* **WHAT IS EXPECTED**: The required output is the line containing "je zde suchá" followed by every later line through the end of the data, all reproduced exactly.

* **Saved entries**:
_ _ _ _ _

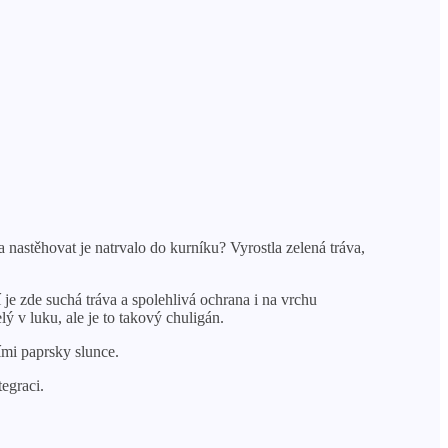
a nastěhovat je natrvalo do kurníku? Vyrostla zelená tráva,
je zde suchá tráva a spolehlivá ochrana i na vrchu
ý v luku, ale je to takový chuligán.
ími paprsky slunce.
tegraci.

_ _ _ _ _

* **YOUR SOLUTION**:
je zde suchá tráva a spolehlivá ochrana i na vrchu
ý v luku, ale je to takový chuligán.
ími paprsky slunce.
tegraci.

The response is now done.